Abstract 2224: Discovery, development and characterization of a new class of therapeutic anti-PD-1 antibody

Blockade of immune checkpoint (IC), such as PD-1, confers durable clinical benefit to a minority of melanoma and lung cancer patients. Challengingly, the 5-year survival rate is still below 30% in those patients, and most other solid tumors are not particularly responsive to immunotherapy. Therefore, more IC blocking mAbs are under development to meet clinical needs. Using Enumeral9s unique single cell immunoprofiling platform, we developed a novel class of anti-PD-1 antibodies, named 244C8, with distinct epitope binding site than currently marketed anti-PD-1 antibodies. To evaluate the function of 244C8 on anti-tumor immunity, we employed ex vivo methods to determine responsiveness of tumor infiltrating lymphocytes (TILs), isolated from human lung cancer biopsies, to various anti-PD-1 antibodies, including our lead anti-PD1 therapeutic candidate 244C8. The results show that all anti-PD-1 antibodies tested reversed T cell exhaustion in tumor microenvironment. Further, 244C8-treated cells produced increased IFN-y compared to nivolumab, indicating a stronger anti-tumor immunity. In the settings of mixed lymphocyte reaction (MLR) and CMV antigen-recall assays, 244C8 treatment also led to higher levels of T cell activation compared to conventional anti-PD-1 antibodies.
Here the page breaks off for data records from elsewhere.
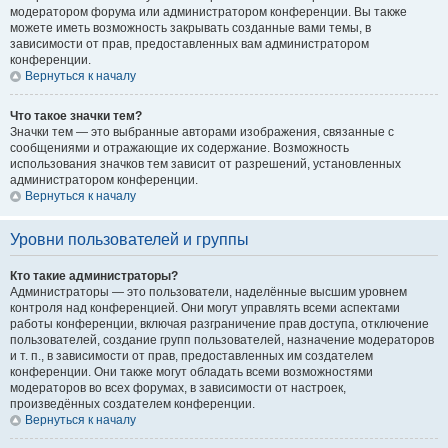
модератором форума или администратором конференции. Вы также
можете иметь возможность закрывать созданные вами темы, в
зависимости от прав, предоставленных вам администратором
конференции.
Вернуться к началу
Что такое значки тем?
Значки тем — это выбранные авторами изображения, связанные с
сообщениями и отражающие их содержание. Возможность
использования значков тем зависит от разрешений, установленных
администратором конференции.
Вернуться к началу
Уровни пользователей и группы
Кто такие администраторы?
Администраторы — это пользователи, наделённые высшим уровнем
контроля над конференцией. Они могут управлять всеми аспектами
работы конференции, включая разграничение прав доступа, отключение
пользователей, создание групп пользователей, назначение модераторов
и т. п., в зависимости от прав, предоставленных им создателем
конференции. Они также могут обладать всеми возможностями
модераторов во всех форумах, в зависимости от настроек,
произведённых создателем конференции.
Вернуться к началу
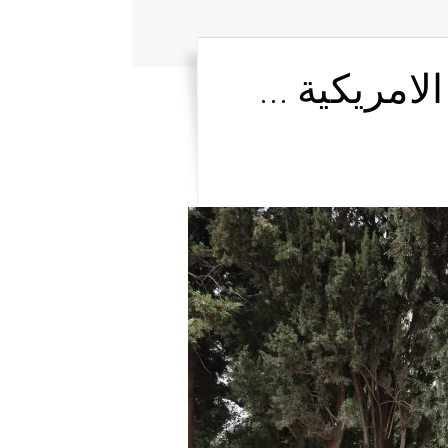
لامريكية …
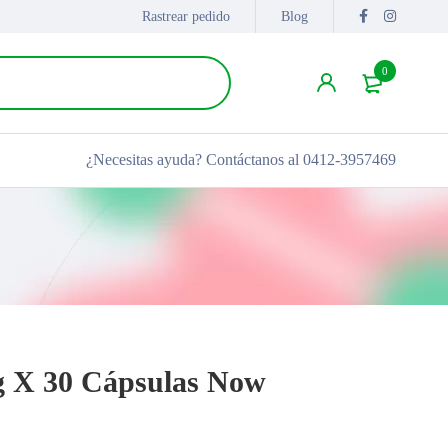
Rastrear pedido
Blog
0
¿Necesitas ayuda?
Contáctanos al 0412-3957469
g X 30 Cápsulas Now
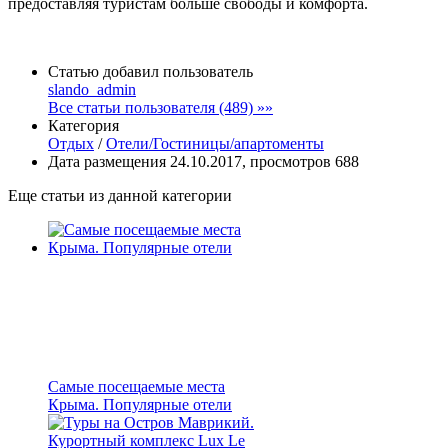
предоставляя туристам больше свободы и комфорта.
Статью добавил пользователь
slando_admin
Все статьи пользователя (489) »»
Категория
Отдых
/
Отели/Гостиницы/апартоменты
Дата размещения 24.10.2017, просмотров 688
Еще статьи из данной категории
Cамые посещаемые места
Крыма. Популярные отели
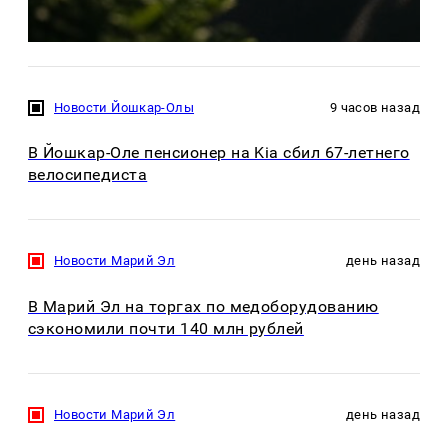
Новости Йошкар-Олы
9 часов назад
В Йошкар-Оле пенсионер на Kia сбил 67-летнего
велосипедиста
Новости Марий Эл
день назад
В Марий Эл на торгах по медоборудованию
сэкономили почти 140 млн рублей
Новости Марий Эл
день назад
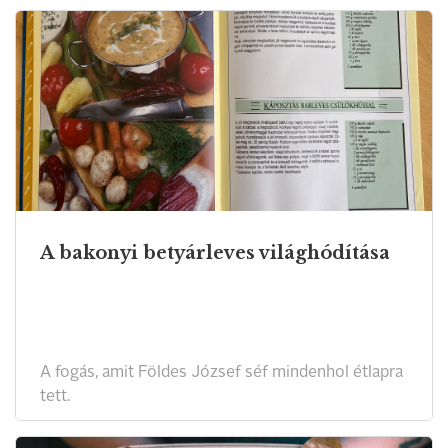
A bakonyi betyárleves világhódítása
A fogás, amit Földes József séf mindenhol étlapra
tett.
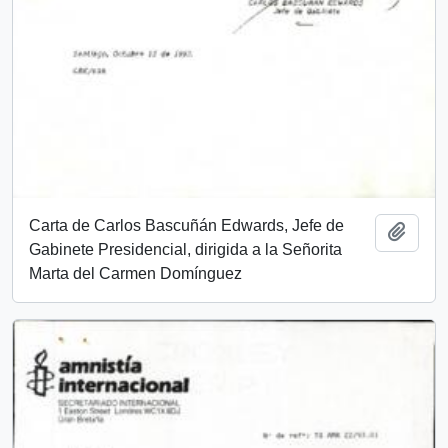
Carta de Carlos Bascuñán Edwards, Jefe de
Añadi
Gabinete Presidencial, dirigida a la Señorita
Marta del Carmen Domínguez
Interestingly, in both ex vivo and in vitro models, we observed a pattern of cytokine production in 244C8-treated cells that is consistently distinct from that produced by conventional/marketed anti-PD-1 antibodies, suggesting a differentiated mechanism of action. Citation Format: Lei Wang, Najmia Amirina, Fellix Scheuplein, Vikki Spaulding, Yanyan Wang, Sri Vadde, M. Isabel Chiu, Daniel Doty, Thomas McQuade, Bin Feng, Sheila Ranganath, Anhco “Cokey” Nguyen. Discovery, development and characterization of a new class of therapeutic anti-PD-1 antibody. [abstract]. In: Proceedings of the 107th Annual Meeting of the American Association for Cancer Research; 2016 Apr 16-20; New Orleans, LA. Philadelphia (PA): AACR; Cancer Res 2016;76(14 Suppl):Abstract nr 2224.